The whereabouts of the meeting between FIFA ethics judge Joachim Eckert and prosecutor Michael Garcia is a secret — as are, against the American lawyer's wishes, his investigation findings.
Eckert sought face-to-face talks after Garcia appealed to FIFA against the German judge's decision last Thursday to close the probe of the 2018 and 2022 bidding contests won by Russia and Qatar. The nine-candidate campaigns were dogged by allegations of bribery, favour-seeking and rule-breaking voting pacts.
Garcia claimed there were "numerous materially incomplete and erroneous representations" of his work in Eckert's 42-page summary judgment.
FIFA complicated matters Tuesday by sending Garcia's report to Switzerland's attorney general in a criminal complaint against unnamed individuals implicated in the case.
The Swiss federal prosecutor's office said Wednesday it needed at least several days to study 430 pages of reports written by Garcia and his Swiss deputy, Cornel Borbely, before taking any decision on jurisdiction.
FIFA President Sepp Blatter said Tuesday he filed the complaint at Eckert's request — though FIFA-released interviews with the two men were vague on when the advice was given amid fast-changing events.
It is also unclear what impact federal involvement could have on the Eckert-Garcia talks.
Strict Swiss privacy rules in criminal cases could give further protection against identification for current and former FIFA executive committee members targeted by Garcia.
Garcia is still building cases against FIFA voters, staffers and advisers connected to the 11 candidate countries who took part in the December 2010 elections.
The need for ongoing co-operation between Garcia and Eckert in those pending cases adds pressure on them to resolve their issues quickly.
Openly publishing which people have been charged by FIFA's ethics committee, and giving details of their alleged offences, has been cited by Garcia since September as key to building trust and credibility in the legal process.
Garcia's push for public scrutiny is supported by the anti-corruption expert who helped FIFA appoint the ethics leaders in July 2012 to clean up the governing body's scandal-racked reputation.
"We simply have to have Garcia's text," Swiss law professor Mark Pieth told The Associated Press in a recent interview. "We don't have the underlying material and that is the problem. We can't really judge if Eckert is correct or not."
Garcia has not spoken publicly this past week, and would risk being suspended by FIFA if he reveals details of cases.
Eckert's decision did not identify any current FIFA board members, and only three who have since left FIFA and crossed Blatter on their way out, including Mohamed bin Hammam of Qatar.
Eckert also acknowledged "problematic" acts among the nine bids, but said it did not justify reviewing the victories of Russia and Qatar. Both winners have always denied any wrongdoing.
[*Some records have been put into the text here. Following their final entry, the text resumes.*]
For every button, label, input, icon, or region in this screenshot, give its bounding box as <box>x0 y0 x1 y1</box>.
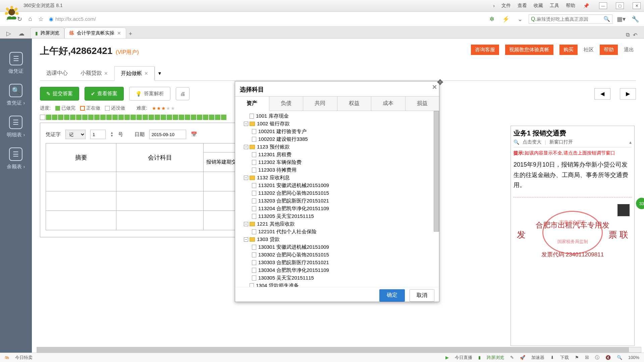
progress-cell[interactable] <box>88 115 94 120</box>
sale-link[interactable]: 今日特卖 <box>15 355 33 361</box>
tab-undo-icon[interactable]: ↶ <box>633 32 637 38</box>
tab-courses[interactable]: 选课中心 <box>40 66 74 80</box>
progress-cell[interactable] <box>112 115 118 120</box>
expand-icon[interactable]: − <box>244 176 248 180</box>
progress-cell[interactable] <box>124 115 130 120</box>
tab-accounting[interactable]: 练 会计学堂真帐实操 ✕ <box>64 27 126 38</box>
tab-profit[interactable]: 损益 <box>406 97 439 111</box>
pin-icon[interactable]: 📌 <box>582 3 590 8</box>
progress-cell[interactable] <box>82 115 88 120</box>
tree-node[interactable]: 112303 待摊费用 <box>237 166 437 174</box>
progress-cell[interactable] <box>46 115 51 120</box>
tab-liab[interactable]: 负债 <box>269 97 304 111</box>
progress-cell[interactable] <box>130 115 136 120</box>
cell[interactable] <box>46 172 116 191</box>
tree-node[interactable]: −1221 其他应收款 <box>237 220 437 228</box>
tab-smallloan[interactable]: 小额贷款✕ <box>74 66 114 80</box>
progress-cell[interactable] <box>197 115 202 120</box>
tree-node[interactable]: 130303 合肥皖新医疗20151021 <box>237 259 437 266</box>
search-icon[interactable]: 🔍 <box>603 16 610 22</box>
print-button[interactable]: 🖨 <box>176 87 190 100</box>
next-button[interactable]: ▶ <box>620 88 636 100</box>
voucher-num-input[interactable] <box>90 130 106 139</box>
progress-cell[interactable] <box>203 115 208 120</box>
progress-cell[interactable] <box>221 115 226 120</box>
rail-search[interactable]: 🔍查凭证 › <box>7 84 25 106</box>
rail-balance[interactable]: ☰余额表 › <box>7 147 25 170</box>
progress-cell[interactable] <box>100 115 106 120</box>
modal-header[interactable]: 选择科目 ✕ ✥ <box>235 81 439 96</box>
tree-node[interactable]: 113204 合肥凯华净化20151109 <box>237 205 437 213</box>
analysis-button[interactable]: 💡答案解析 <box>129 87 170 101</box>
tree-node[interactable]: 1001 库存现金 <box>237 112 437 120</box>
wrench-icon[interactable]: 🔧 <box>631 14 640 24</box>
cross-link[interactable]: 跨屏浏览 <box>487 355 504 361</box>
rail-voucher[interactable]: ☰做凭证 <box>8 52 23 74</box>
expand-icon[interactable]: − <box>244 145 248 149</box>
search-box[interactable]: Q. 🔍 <box>529 14 612 24</box>
tree-node[interactable]: 113203 合肥皖新医疗20151021 <box>237 197 437 205</box>
expand-icon[interactable]: − <box>244 122 248 126</box>
expand-icon[interactable]: − <box>244 222 248 226</box>
cell[interactable] <box>46 211 116 230</box>
newwin-link[interactable]: 新窗口打开 <box>549 139 573 145</box>
tree-node[interactable]: 100201 建行验资专户 <box>237 128 437 135</box>
modal-close-icon[interactable]: ✕ <box>432 83 437 91</box>
progress-cell[interactable] <box>94 115 100 120</box>
close-icon[interactable]: ✕ <box>144 71 148 76</box>
tab-common[interactable]: 共同 <box>303 97 337 111</box>
spinner-down[interactable]: ▼ <box>110 134 113 137</box>
progress-cell[interactable] <box>40 115 45 120</box>
tree-node[interactable]: −1303 贷款 <box>237 236 437 243</box>
cell[interactable] <box>116 191 204 211</box>
tree-node[interactable]: −1002 银行存款 <box>237 120 437 128</box>
grid-icon[interactable]: ▦▾ <box>616 14 626 24</box>
tab-dropdown[interactable]: ▾ <box>155 67 164 80</box>
tree-node[interactable]: 130302 合肥同心装饰20151015 <box>237 251 437 259</box>
rocket-icon[interactable]: 🚀 <box>520 355 525 360</box>
progress-cell[interactable] <box>173 115 178 120</box>
close-button[interactable]: ✕ <box>633 2 641 9</box>
progress-cell[interactable] <box>149 115 154 120</box>
progress-cell[interactable] <box>209 115 214 120</box>
home-button[interactable]: ⌂ <box>25 14 35 24</box>
accel-link[interactable]: 加速器 <box>531 355 544 361</box>
voucher-word-select[interactable]: 记 <box>65 130 86 139</box>
progress-cell[interactable] <box>167 115 172 120</box>
ip-icon[interactable]: ⓘ <box>595 355 599 361</box>
cell[interactable] <box>46 191 116 211</box>
live-link[interactable]: 今日直播 <box>455 355 472 361</box>
cancel-button[interactable]: 取消 <box>410 289 434 302</box>
tree-node[interactable]: 130305 吴天宝20151115 <box>237 274 437 282</box>
tree-node[interactable]: 112302 车辆保险费 <box>237 159 437 166</box>
tree-node[interactable]: 112301 房租费 <box>237 151 437 159</box>
star-button[interactable]: ☆ <box>36 14 46 24</box>
search-input[interactable] <box>537 16 603 22</box>
subject-tree[interactable]: 1001 库存现金−1002 银行存款100201 建行验资专户100202 建… <box>235 111 439 287</box>
video-help-button[interactable]: 视频教您体验真帐 <box>505 45 553 55</box>
tab-close-icon[interactable]: ✕ <box>117 31 121 36</box>
tree-node[interactable]: 122101 代扣个人社会保险 <box>237 228 437 236</box>
zoom-level[interactable]: 100% <box>628 355 639 360</box>
prev-button[interactable]: ◀ <box>594 88 610 100</box>
tab-equity[interactable]: 权益 <box>337 97 372 111</box>
bolt-icon[interactable]: ⚡ <box>501 14 511 24</box>
menu-view[interactable]: 查看 <box>518 3 527 9</box>
progress-cell[interactable] <box>161 115 166 120</box>
date-input[interactable] <box>149 130 186 139</box>
close-icon[interactable]: ✕ <box>104 71 108 76</box>
progress-cell[interactable] <box>155 115 160 120</box>
progress-cell[interactable] <box>118 115 124 120</box>
tree-node[interactable]: −1132 应收利息 <box>237 174 437 182</box>
tree-scrollbar[interactable] <box>434 111 439 232</box>
scroll-up-icon[interactable]: ▴ <box>629 139 632 145</box>
progress-cell[interactable] <box>70 115 75 120</box>
menu-file[interactable]: 文件 <box>501 3 511 9</box>
progress-cell[interactable] <box>191 115 196 120</box>
menu-tools[interactable]: 工具 <box>550 3 559 9</box>
progress-cell[interactable] <box>185 115 190 120</box>
tree-node[interactable]: 130304 合肥凯华净化20151109 <box>237 266 437 274</box>
horizontal-scrollbar[interactable] <box>37 347 641 353</box>
progress-cell[interactable] <box>64 115 69 120</box>
cell[interactable] <box>116 172 204 191</box>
"Of course, I had hoped for more," Pieth told the AP. "I think this report seems to be all over the place rather than focusing on the issue -- 'Have these hosting issues been tampered with?'"
However, Pieth declined to criticize Eckert personally.
"I know he is not somebody you could pressurize politically," Pieth said, stressing that the veteran judge was a strong character. "But the problem is we created someone who is independent. And if I don't like the outcome, sorry, the guy is independent and you have to accept what he is doing."
Besides appealing to FIFA, Garcia could also take his case to the Court of Arbitration for Sport.